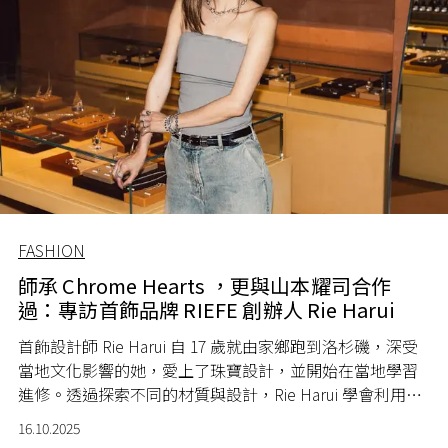
FASHION
師承 Chrome Hearts ，更與山本耀司合作
過：專訪首飾品牌 RIEFE 創辦人 Rie Harui
首飾設計師 Rie Harui 自 17 歲就由家鄉跑到洛杉磯，深受
當地文化影響的她，愛上了珠寶設計，並開始在當地學習
進修。透過探索不同的材質與設計，Rie Harui 學會利用首
飾設計來表達自己。後來回到日本，成立了自家品牌
16.10.2025
RIEFE JEWELLERY，甚至有幸獲得山本耀司邀請合作。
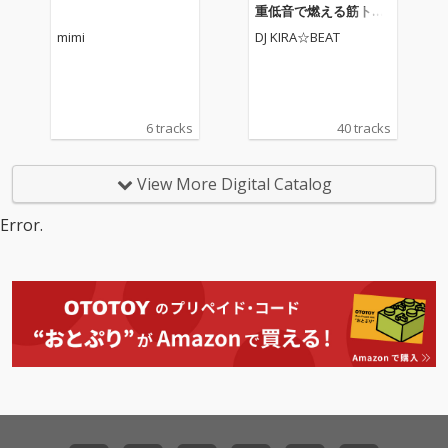
重低音で燃える筋トレ
最強EDM&洋楽 MIX- (DJ
mimi
DJ KIRA☆BEAT
MIX)
6 tracks
40 tracks
View More Digital Catalog
Error.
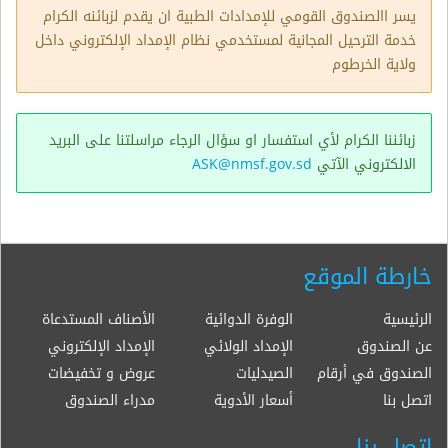
يسر االصندوق القومي للإمدادات الطبية ان يقدم لزبائنه الكرام
خدمة الترحيل المجانية لمستخدمي نظام الإمداد الإلكتروني داخل
ولاية الخرطوم
زبائننا الكرام لأي استفسار او سؤال الرجاء مراسلتنا على البريد
الالكتروني الآتي
ASK@nmsf.gov.sd
خارطة الموقع
الرئيسية
الوفرة الدوائية
الأصناف المستدعاة
عن الصندوق
الإمداد الولائي
الإمداد الإلكتروني
الصندوق في أرقام
الصيدليات
عروض و تخفيضات
اتصل بنا
أسعار الأدوية
مدراء الصندوق
اتصل بنا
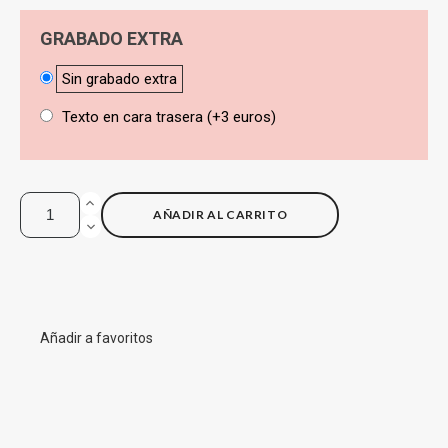
GRABADO EXTRA
Sin grabado extra
Texto en cara trasera (+3 euros)
AÑADIR AL CARRITO
Añadir a favoritos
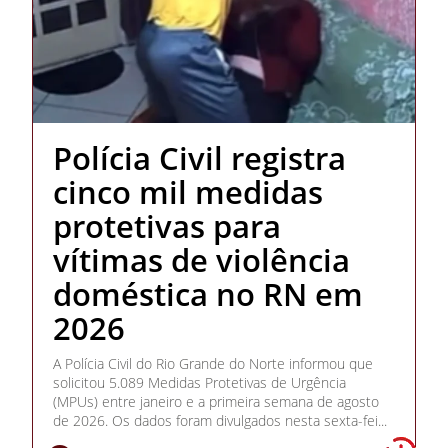
Polícia Civil registra
cinco mil medidas
protetivas para
vítimas de violência
doméstica no RN em
2026
A Polícia Civil do Rio Grande do Norte informou que
solicitou 5.089 Medidas Protetivas de Urgência
(MPUs) entre janeiro e a primeira semana de agosto
de 2026. Os dados foram divulgados nesta sexta-fei...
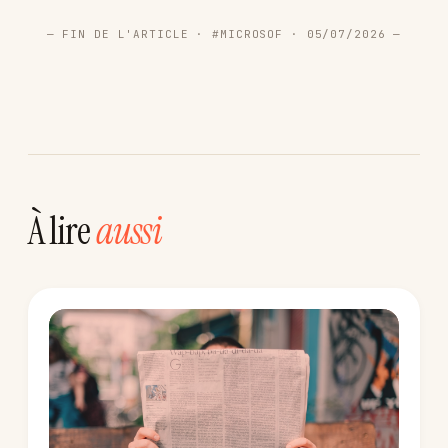
— FIN DE L'ARTICLE · #MICROSOF · 05/07/2026 —
À lire
aussi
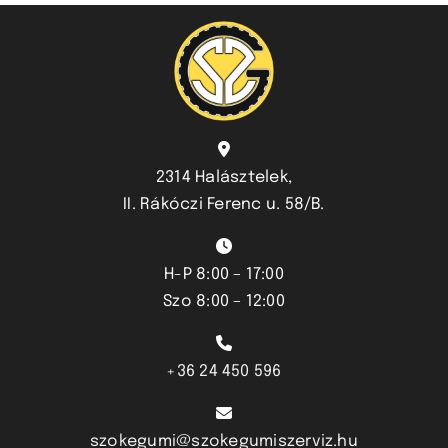
2314 Halásztelek,
II. Rákóczi Ferenc u. 58/B.
H-P 8:00 – 17:00
Szo 8:00 – 12:00
+36 24 450 596
szokegumi@szokegumiszerviz.hu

- Exercise -
Among the records, how many lines include the string "RIEFE"? State the number and add nothing.

- Solution to the problem -
2